Потом он исчез — забрали в другую часть, в «учебку», осваивать специальность радиста, — а когда вернулся спустя пять недель, Бабая никто не узнал. Он похудел, может быть, килограммов на двадцать пять, или даже на тридцать. Живот пропал полностью, щеки обтянуло, задница усохла, шея сузилась. Бабай стал красивым и спокойным, и я, увидев его, непроизвольно улыбнулся, и он тоже, и мы обменялись рукопожатием — но через несколько часов снова едва не подрались. Бабай заматерел, окреп, но продолжал олицетворять собой все самое худшее: высокомерие, брезгливость, любовь к еде и бытовому комфорту. Постоянную готовность подсосать деньжат у папки с мамкой.
Я так его ни разу и не побил всерьез.
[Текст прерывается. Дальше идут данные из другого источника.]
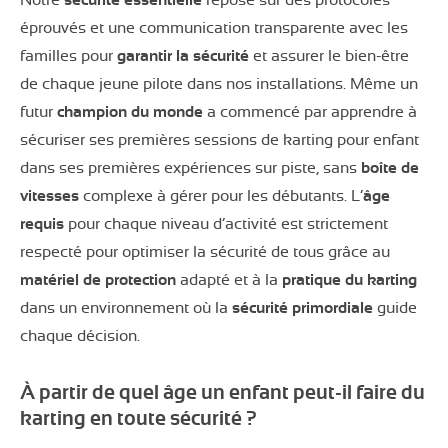
Notre
sécurité essentielle
repose sur des protocoles
éprouvés et une communication transparente avec les
familles pour
garantir la sécurité
et assurer le bien-être
de chaque jeune pilote dans nos installations. Même un
futur
champion du monde
a commencé par apprendre à
sécuriser ses premières sessions de karting pour enfant
dans ses premières expériences sur piste, sans
boîte de
vitesses
complexe à gérer pour les débutants. L’
âge
requis
pour chaque niveau d’activité est strictement
respecté pour optimiser la sécurité de tous grâce au
matériel de protection
adapté et à la
pratique du karting
dans un environnement où la
sécurité primordiale
guide
chaque décision.
À partir de quel âge un enfant peut-il faire du
karting en toute sécurité ?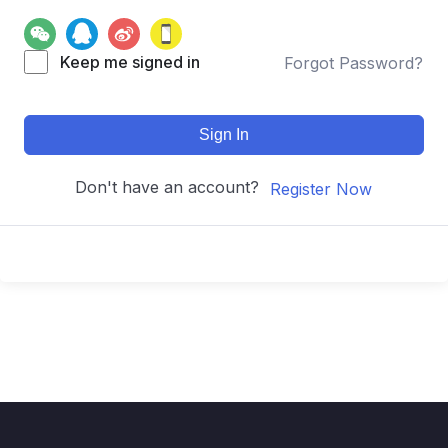
Keep me signed in
Forgot Password?
Sign In
Don't have an account?
Register Now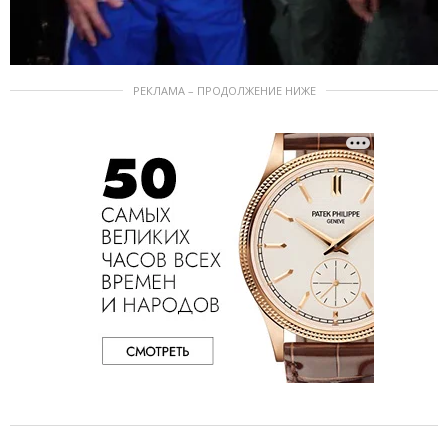
РЕКЛАМА – ПРОДОЛЖЕНИЕ НИЖЕ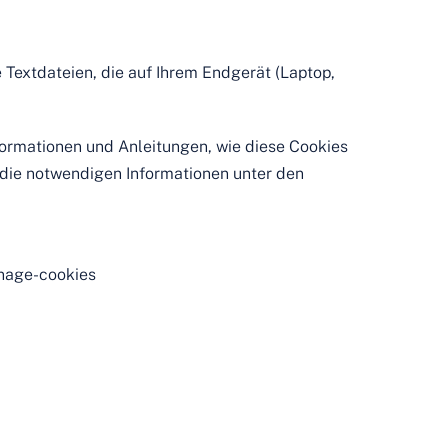
 Textdateien, die auf Ihrem Endgerät (Laptop,
formationen und Anleitungen, wie diese Cookies
 die notwendigen Informationen unter den
anage-cookies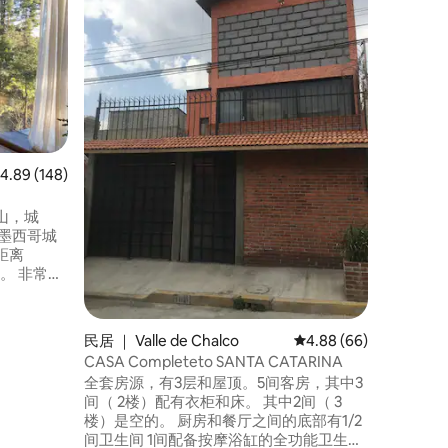
Punto L
念，拥有
短期或长
人，配备
提供舒适
钥匙门禁
Perifé
松前往医
均评分 4.89 分（满分 5 分），共 148 条评价
4.89 (148)
山，城
墨西哥城
距离
车程。 非常适
灵感、徒
阳光明媚
，靠近新
民居 ｜ Valle de Chalco
平均评分 4.88 分（满分
4.88 (66)
小厨房、2
CASA Completeto SANTA CATARINA
架、屏幕、
全套房源，有3层和屋顶。5间客房，其中3
间（ 2楼）配有衣柜和床。 其中2间（ 3
楼）是空的。 厨房和餐厅之间的底部有1/2
间卫生间 1间配备按摩浴缸的全功能卫生间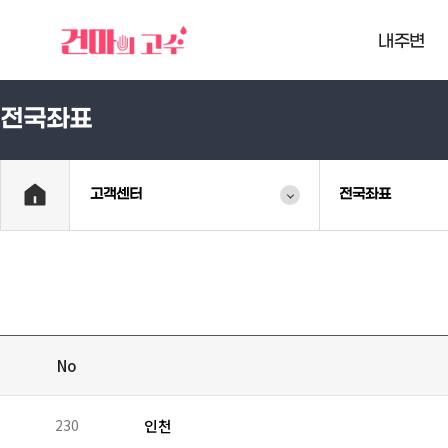
내주변
전국좌표
고객센터
전국좌표
No
230
인천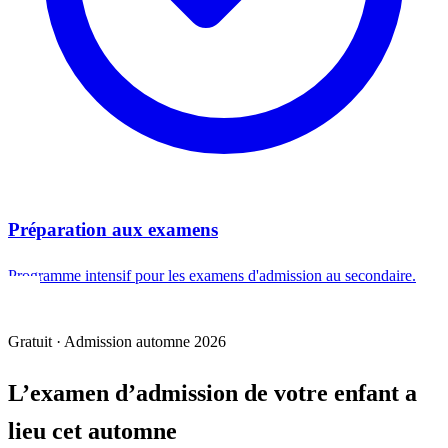
Préparation aux examens
Programme intensif pour les examens d'admission au secondaire.
Gratuit · Admission automne 2026
L’examen d’admission de votre enfant a
lieu cet automne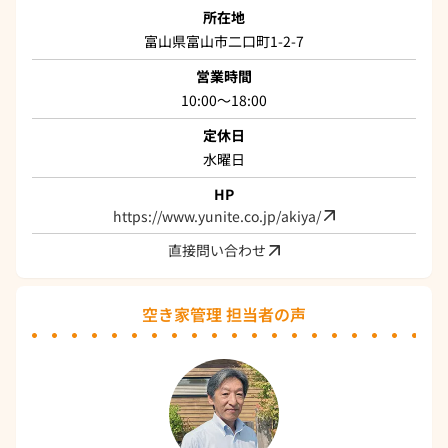
所在地
富山県富山市二口町1-2-7
営業時間
10:00～18:00
定休日
水曜日
HP
https://www.yunite.co.jp/akiya/
直接問い合わせ
空き家管理 担当者の声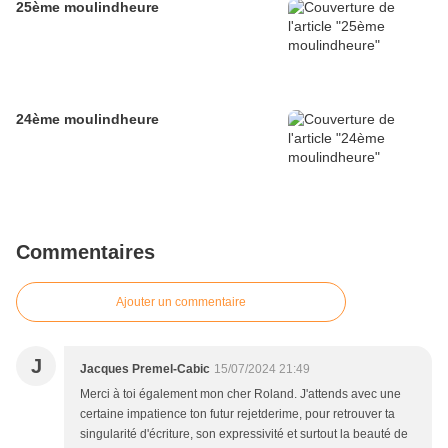
25ème moulindheure
24ème moulindheure
Commentaires
Ajouter un commentaire
J
Jacques Premel-Cabic
15/07/2024 21:49
Merci à toi également mon cher Roland. J'attends avec une
certaine impatience ton futur rejetderime, pour retrouver ta
singularité d'écriture, son expressivité et surtout la beauté de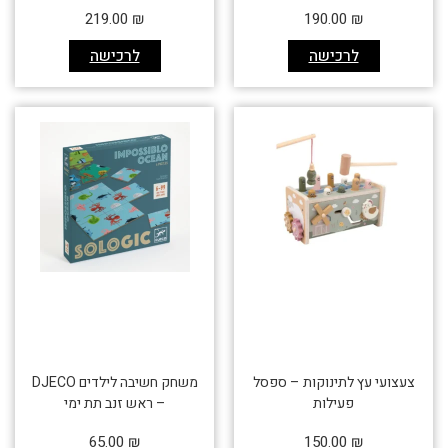
219.00
₪
190.00
₪
לרכישה
לרכישה
צעצועי עץ לתינוקות – ספסל
משחק חשיבה לילדים DJECO
פעילות
– ראש זנב תת ימי
65.00
₪
150.00
₪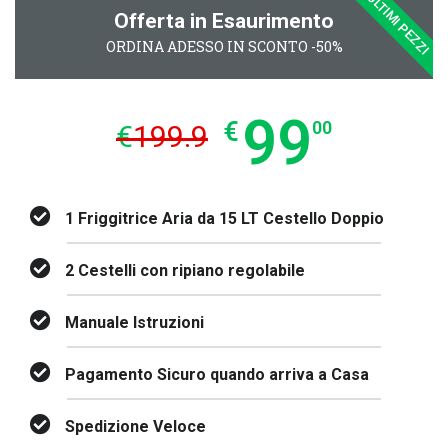
ULTIMI PEZZI
Offerta in Esaurimento
ORDINA ADESSO IN SCONTO -50%
99
€
00
€
199.9
1 Friggitrice Aria da 15 LT Cestello Doppio
2 Cestelli con ripiano regolabile
Manuale Istruzioni
Pagamento Sicuro quando arriva a Casa
Spedizione Veloce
Он меня — тоже. Азербайджанцы держались плотной группой, в любой стычке выступали единым фронтом. А главное — очень быстро нашли себе теплые места. Едва нас, отслуживших месяц, перевели из карантина в общие казармы, несколько самых умных и ловких уроженцев Баку заимели выгодные должности: один стал художником, другой каптерщиком. Ходили слухи, что не обошлось без взяток, что кое-кто получил из далекой солнечной республики большой денежный перевод, но лично мне было наплевать, я лишь дополнительно запрезирал эту публику, везде умеющую хорошо устроиться.
Теперь Бабай вечера напролет пропадал в радиорубке — она же комната художника, — оттуда доносились мелодичные, но немного сладковатые песенки — насколько я понял, даже не азербайджанские, а турецкие, — и непременный звон посуды.
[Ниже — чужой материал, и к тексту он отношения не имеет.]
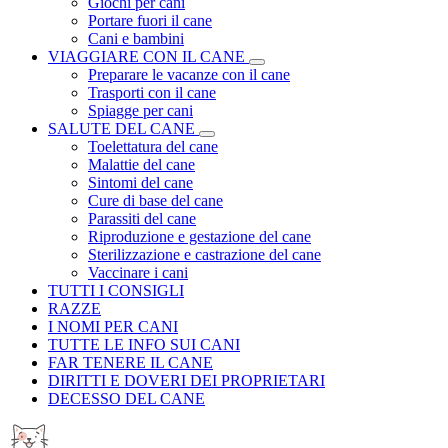
Giochi per cani
Portare fuori il cane
Cani e bambini
VIAGGIARE CON IL CANE
Preparare le vacanze con il cane
Trasporti con il cane
Spiagge per cani
SALUTE DEL CANE
Toelettatura del cane
Malattie del cane
Sintomi del cane
Cure di base del cane
Parassiti del cane
Riproduzione e gestazione del cane
Sterilizzazione e castrazione del cane
Vaccinare i cani
TUTTI I CONSIGLI
RAZZE
I NOMI PER CANI
TUTTE LE INFO SUI CANI
FAR TENERE IL CANE
DIRITTI E DOVERI DEI PROPRIETARI
DECESSO DEL CANE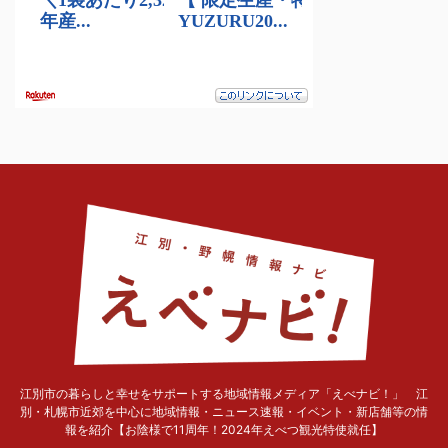
江別市の暮らしと幸せをサポートする地域情報メディア「えべナビ！」 江
別・札幌市近郊を中心に地域情報・ニュース速報・イベント・新店舗等の情
報を紹介【お陰様で11周年！2024年えべつ観光特使就任】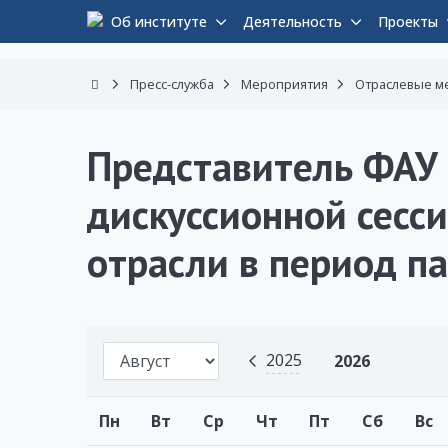
Об институте
Деятельность
Проекты
Пресс-служба
Мероприятия
Отраслевые м
Представитель ФАУ
дискуссионной сесс
отрасли в период п
2025
2026
Пн
Вт
Ср
Чт
Пт
Сб
Вс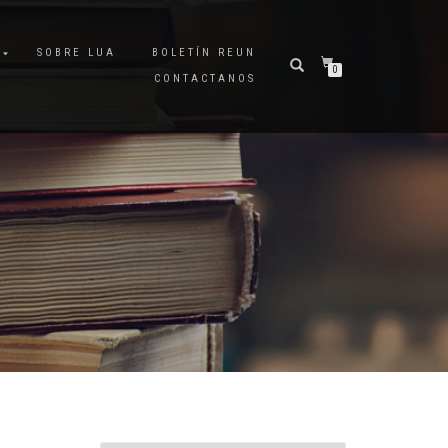
A
SOBRE LUA
BOLETÍN REUN
0
CONTACTANOS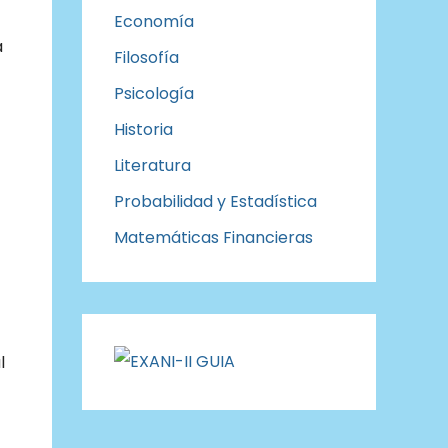
Economía
a
Filosofía
Psicología
Historia
Literatura
Probabilidad y Estadística
Matemáticas Financieras
l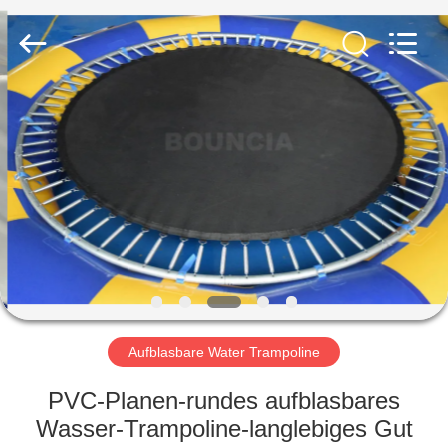
Guangzhou
Bouncia
Inflatables
Factory.
All
Rights
Reserved.
HAUS
PRODUKTE
VIDEOS
ÜBER
UNS
Aufblasbare Water Trampoline
FABRIK-
PVC-Planen-rundes aufblasbares
AUSFLUG
Wasser-Trampoline-langlebiges Gut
…В казарме никого, только я и еще трое, таких же. Спим. Вечером двое пойдут на кухню, двое в офицерскую столовую. Это тоже наряд, но там посуду не моют, а чистят картошку всю ночь. Хорошее дело, всем нравится, сидишь, за жизнь болтаешь, руки сами работают, а главное — под утро повариха навалит каждому солдатику по полному блюду той самой картошки, только уже жареной. С котлетами. Офицерам готовят гражданские повара, и котлеты в офицерской столовой недурны. Бабай никогда не чистил офицерскую картошку и не пробовал офицерских котлет, он до сих пор пробавляется батонами и повидлом.